Okay, so what do you imagine are the logical steps required to solve the problem? Where exactly are you getting stuck? It seems like you already tried to write code to find all the files, open each one, look at the lines, and see whether they match certain patterns. Right? Then - what do you suppose is the next step? For example, suppose the code is going through one of the files, and it finds a line that includes the 'MODEL' text. What should happen next?

1 Like

Thank you very much.

What I have in mind is to extract the numerical value after the MODEL or 'minimizedAffinity' or etc strings, also I need to extract the file_name value from file_name.pdbqt, then arrange then into space delimited rows.

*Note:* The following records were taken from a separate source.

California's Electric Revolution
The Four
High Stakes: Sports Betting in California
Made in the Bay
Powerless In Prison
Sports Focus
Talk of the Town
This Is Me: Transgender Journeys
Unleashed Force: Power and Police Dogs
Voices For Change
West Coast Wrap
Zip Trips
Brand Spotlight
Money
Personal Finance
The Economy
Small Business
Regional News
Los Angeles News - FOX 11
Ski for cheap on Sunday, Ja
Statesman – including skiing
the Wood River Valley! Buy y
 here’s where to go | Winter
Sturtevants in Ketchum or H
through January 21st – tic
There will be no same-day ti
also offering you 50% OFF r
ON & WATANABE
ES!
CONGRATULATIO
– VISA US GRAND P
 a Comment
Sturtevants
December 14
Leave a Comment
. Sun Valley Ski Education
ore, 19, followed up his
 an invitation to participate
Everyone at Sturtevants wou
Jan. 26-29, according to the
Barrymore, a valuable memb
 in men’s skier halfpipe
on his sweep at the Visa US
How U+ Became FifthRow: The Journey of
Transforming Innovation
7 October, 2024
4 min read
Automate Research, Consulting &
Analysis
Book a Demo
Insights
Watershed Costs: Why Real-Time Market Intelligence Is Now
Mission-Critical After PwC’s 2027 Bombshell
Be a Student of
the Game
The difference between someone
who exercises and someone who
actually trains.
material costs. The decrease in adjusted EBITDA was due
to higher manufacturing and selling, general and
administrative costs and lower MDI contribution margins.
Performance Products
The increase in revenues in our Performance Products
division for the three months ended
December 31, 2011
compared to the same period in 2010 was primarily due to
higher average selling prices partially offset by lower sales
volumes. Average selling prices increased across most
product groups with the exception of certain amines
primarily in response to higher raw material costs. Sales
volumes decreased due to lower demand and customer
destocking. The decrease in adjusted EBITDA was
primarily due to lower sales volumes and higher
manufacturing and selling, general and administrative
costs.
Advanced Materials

I don’t know what is the necessary code for these steps… Afterward export all into a text file.

I’d suggest reading the file line by line and using .split to split each of them on whitespace:

>>> line = 'REMARK minimizedAffinity -7.11687565\n' # An example line.
>>> fields = line.split()
>>> print(fields)
['REMARK', 'minimizedAffinity', '-7.11687565']
>>>

Keep track of which values you’ve collected (minimizedAffinity, minimizedAffinity, minimizedAffinity), or just counting them, and when you’ve got all of them (all 3), write another row to the output file.

1 Like

Could be something like this, I guess


import glob

COMPOUND = 'Compound'
MODEL = 'MODEL'
MINIMIZED_AFFINITY = 'minimizedAffinity'
CNN_SCORE = 'CNNscore'
CNN_AFFINITY = 'REMARK CNNaffinity'
REMARK_MINIMIZED_AFFINITY = 'REMARK minimizedAffinity'
REMARK_CNN_AFFINITY = 'REMARK CNNaffinity'
REMARK_SCORE = 'REMARK CNNscore'


def dump_to(outfile, *args):
    """Write to `outfile` the arguments separated by tabs"""
    outfile.write(
        '\t'.join(args)
    )
    outfile.write('\n')


with open('output.txt', 'w', encoding='utf=8') as outfile:
    outfile.write(
        f'{COMPOUND}\t{MODEL}\t{MINIMIZED_AFFINITY}'
        f'\t{CNN_SCORE}\t{CNN_AFFINITY}\n'
    )
    files = glob.glob('./*.pdbqt', recursive=True)
    for file in files:
        compound = file.split('_')[1].split('.')[0]
        print(file)
        with open(file, 'r', encoding='utf-8') as fp:
            model: int | None = None
            minimized_affinity: int | None = None
            cnn_score: int | None = None
            cnn_affinity: int | None = None
            for line in fp:
                line = line.strip()
            # check if string present on a current line
                if line.startswith(REMARK_CNN_AFFINITY):
                    cnn_affinity = line.split(' ')[2]
                elif line.startswith(REMARK_SCORE):
                    cnn_score = line.split(' ')[2]
                elif line.startswith(REMARK_MINIMIZED_AFFINITY):
                    minimized_affinity = line.split(' ')[2]
                elif line.startswith(MODEL):
                    if model is not None:
                        dump_to(
                            outfile,
                            compound,
                            model,
                            minimized_affinity,
                            cnn_score,
                            cnn_affinity
                        )
                    model = line.split(' ')[1]
            dump_to(
                outfile,
                compound,
                model,
                minimized_affinity,
                cnn_score,
                cnn_affinity
            )

1 Like

Thanks for everyone input.

This is the script I have come up with:

import sys
import glob
import re
import os
word1 = 'MODEL'
word2 = 'minimizedAffinity'
word3 = 'CNNscore'
word4 = 'CNNaffinity'
files = glob.glob('**/*.pdbqt', 
                   recursive = True)
print('Compound', 'MODEL' , 'minimizedAffinity', 'CNNscore' ,'CNNaffinity', sep='\t')
for file in files:
    with open(file) as fp:
        # read all lines in a list
        lines = fp.readlines()
        for line in lines:
        # check if string present on a current line
            match1 = re.search('MODEL (.+)', line)
            match2 = re.search('minimizedAffinity (.+)', line)
            match3 = re.search('CNNscore (.+)', line)
            match4 = re.search('CNNaffinity (.+)', line)
            if match1:
                print (os.path.splitext(file)[0], end='\t')
                print (match1.group(1), end='\t')
            if match2:
                print (match2.group(1), end='\t')
            if match3:
                print (match3.group(1), end='\t')
            if match4:
                print (match4.group(1))